Do you think traditional (print and broadcast) journalism is fulfilling its societal role of providing neutral, reliable, accurate and democratic information to citizens? Do you think bloggers fulfil  these values better?

The best journalism is still unbiased (though not necessarily neutral), reliable and accurate (not sure what democratic information is).

The loss of institutional knowledge in news rooms means that a lot of less than the best ends up printed and broadcast. The move to infotainment and comment in news items, on TV in particular, means a lot isn’t neutral, reliable or accurate.

Most blogs are commentary not journalism, similar to letters to the editor without the intervention of an editor. Many are churnalism.

Few if any, try to be neutral or unbiased but the good ones are up front about their bias and are reliable and accurate. The worst pretend their not biased and just rant. The best of those which do break news are as good as, sometimes better than, traditional media. But most bloggers blog part time and unpaid without the resources available to newsrooms.

 Is it your intent to cause a change to journalism? Do you think  blogging is changing traditional journalism? If so, do you think this  is positive or negative for journalism as a whole?

No, I don’t intend to change traditional journalism (and I wouldn’t have the power to do so even if I did). However, I think blogging is changing  influencing journalism – some blogs have become another source of news. Many blogs react to what’s in the traditional media and the traditional media sometimes reacts to, comments on and quotes from blog posts.

Interest.co.nz’s post on Crafar Farms was very quickly followed up by other media, on and off line.

Blogs sometimes hold traditional media to account and providing they do it fairly, that’s good.

What do you think are the negative points/things which should be changed about blogging as journalism?

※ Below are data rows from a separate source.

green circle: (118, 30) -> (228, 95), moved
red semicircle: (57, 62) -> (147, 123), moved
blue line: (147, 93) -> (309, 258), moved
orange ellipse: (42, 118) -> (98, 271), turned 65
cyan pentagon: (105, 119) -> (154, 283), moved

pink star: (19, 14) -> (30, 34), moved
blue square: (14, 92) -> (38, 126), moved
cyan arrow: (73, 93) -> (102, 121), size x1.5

What is your reaction to claims that blogging is negative for journalism because it is partisan, only  provides links to ‘real’ journalism, and has too little access and  influence?

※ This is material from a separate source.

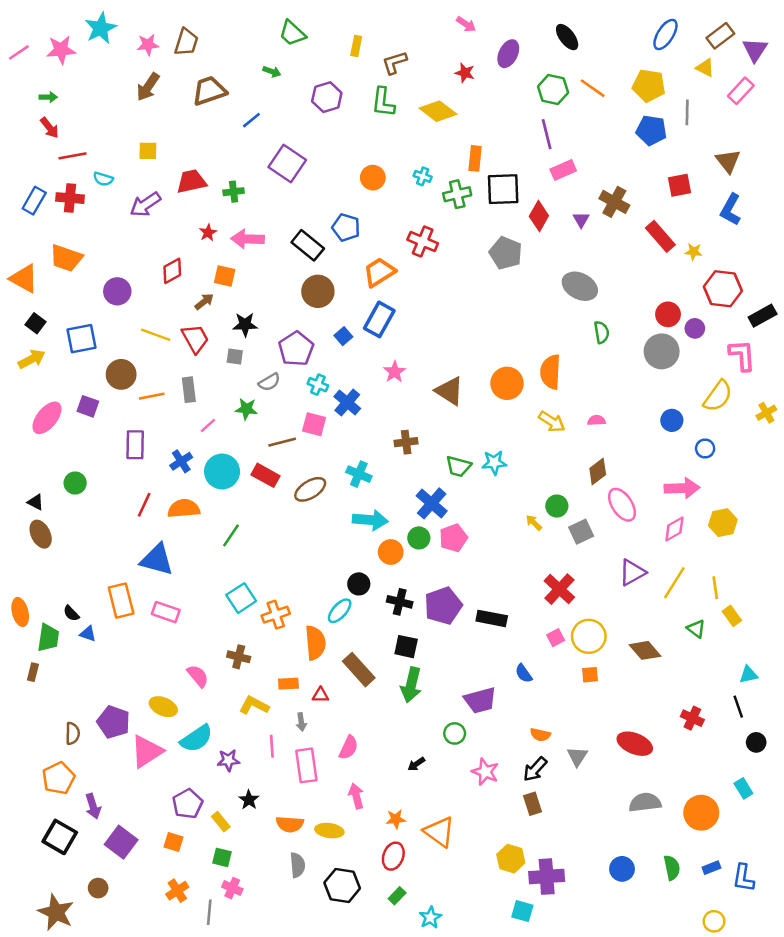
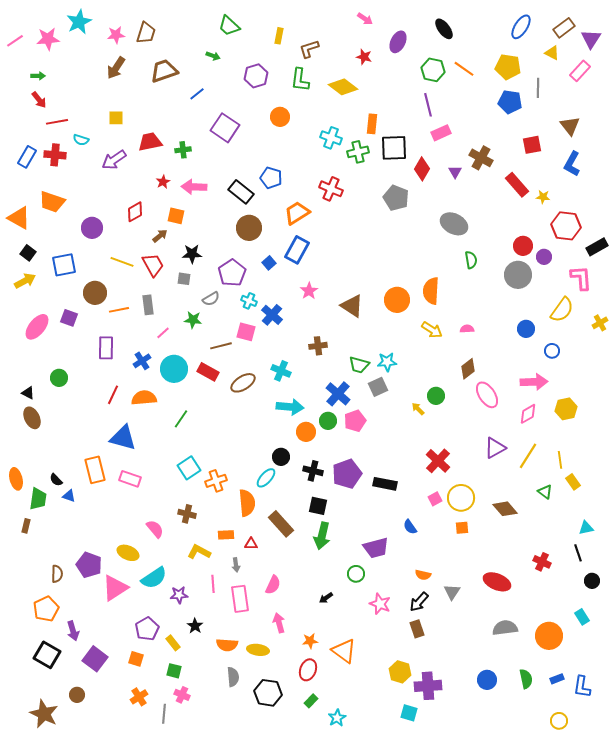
cyan cross: (423, 176) -> (331, 138), size x1.5
orange circle: (373, 178) -> (280, 117), moved
gray square: (581, 532) -> (378, 387), moved

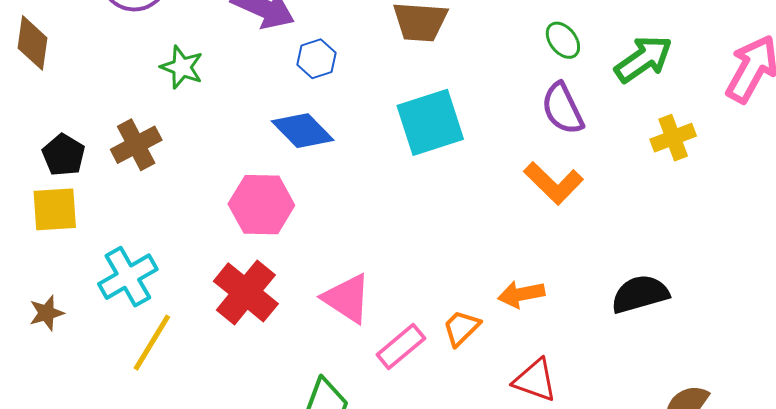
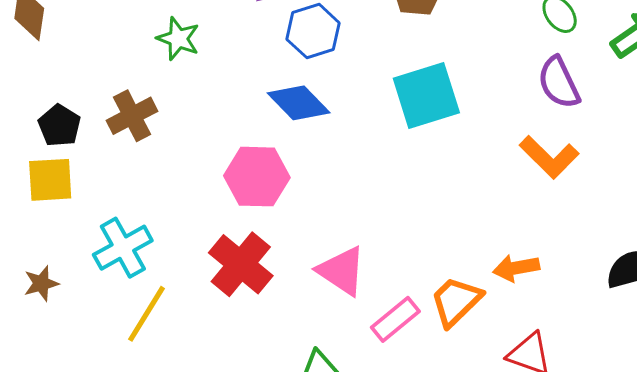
blue hexagon: (317, 59) -> (313, 31), size x1.4
orange trapezoid: (461, 328) -> (456, 301), size x1.4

Rants and personal invective are negative but that isn’t journalism and, as with any other media, if you don’t like it you don’t have to read it.

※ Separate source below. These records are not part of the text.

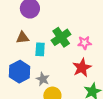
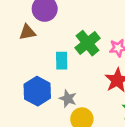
brown triangle: (23, 38) -> (27, 32), moved

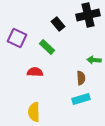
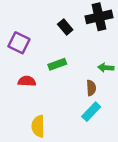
green rectangle: (47, 47) -> (57, 64), moved, turned -63
red semicircle: (35, 72) -> (27, 81), moved
cyan rectangle: (81, 99) -> (91, 112), turned -30

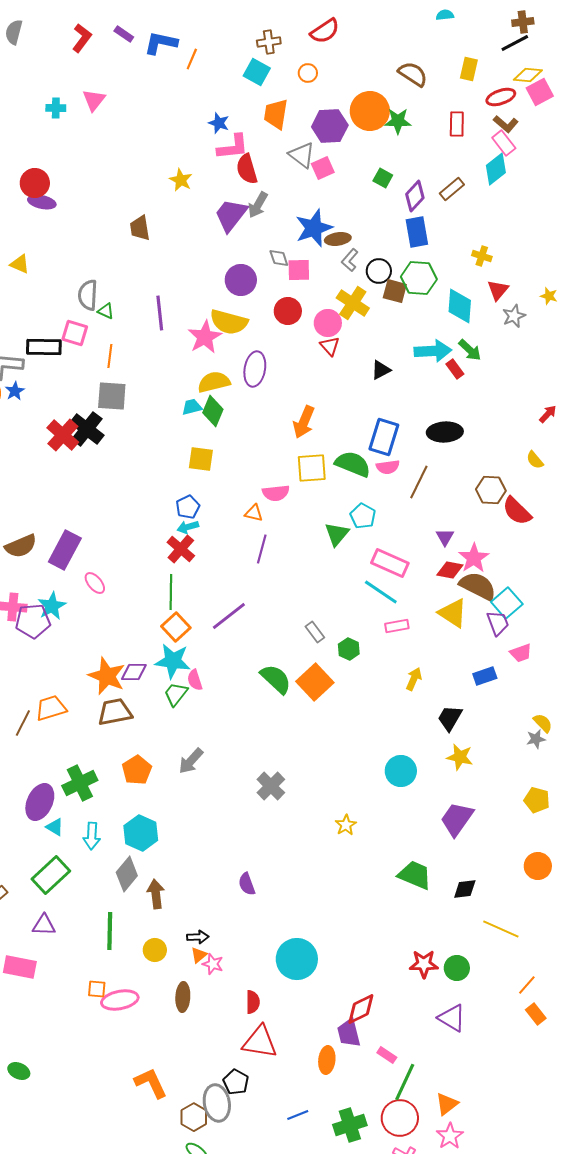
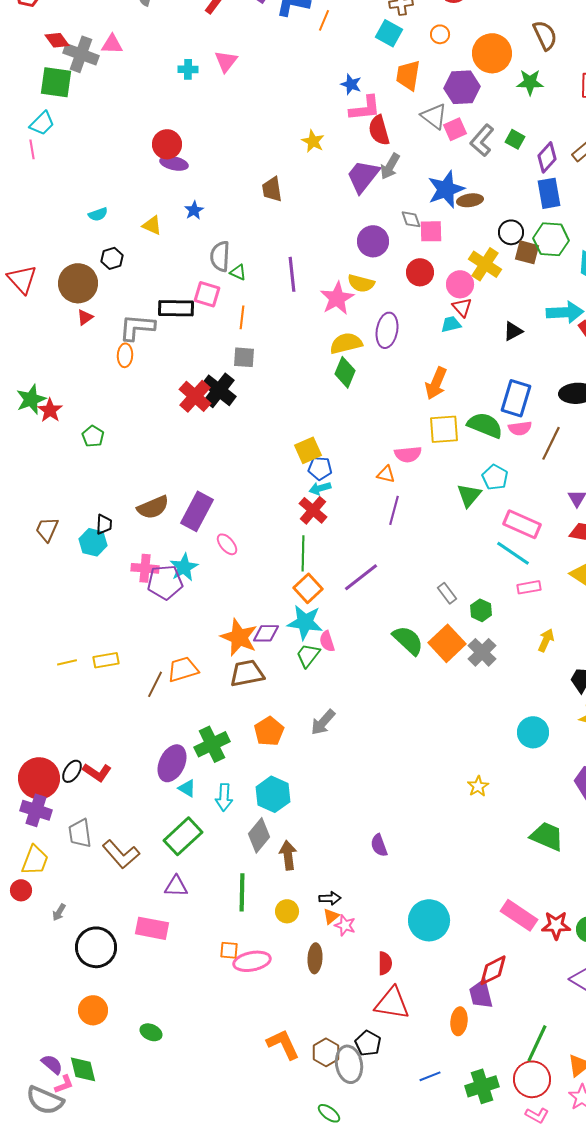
brown semicircle: (413, 74) -> (545, 35), turned 32
orange circle: (370, 111) -> (492, 53), moved
gray L-shape: (350, 260) -> (482, 140), moved, size x1.4
yellow semicircle: (229, 322) -> (361, 283), size x0.7
blue star: (15, 391) -> (194, 210), moved
gray square: (112, 396) -> (244, 357), size x0.7
cyan trapezoid: (192, 407) -> (451, 324), moved
yellow square: (201, 459) -> (308, 450), moved, turned -32
blue pentagon: (188, 507) -> (320, 468), turned 30
gray cross: (271, 786) -> (482, 652), moved
pink rectangle: (387, 1055) -> (519, 915), moved, size x1.8
brown hexagon: (194, 1117) -> (326, 1052), moved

The lack of editorial control is liberating but it can also be dangerous, especially with court cases where blogs have broken suppression orders or been in contempt of court.

Not all blogging is partisan and some of the partisan ones are very good. They break stories, use original sources and facts as any journalist in traditional media ought to. Kiwiblog, Whale Oil and Cactus Kate are upfront about their bias but break stories which are followed by other media.

Some traditional media and/or journalists are partisan too, although they are less likely to admit to it.

Partisan isn’t bad by itself, it’s any media which pretends to be unbiased when it’s not, that is the problem.

How would you describe the interaction between blogging and traditional journalism?

Blogs and traditional journalism compliment, sometimes compete, sometimes feed off each other. Most blogs would have a lot less to say if it wasn’t for traditional media. But some blogs use original material and the traffic isn’t all one way. As individual blogs enhance their reputations by breaking stories the media will refer to them more.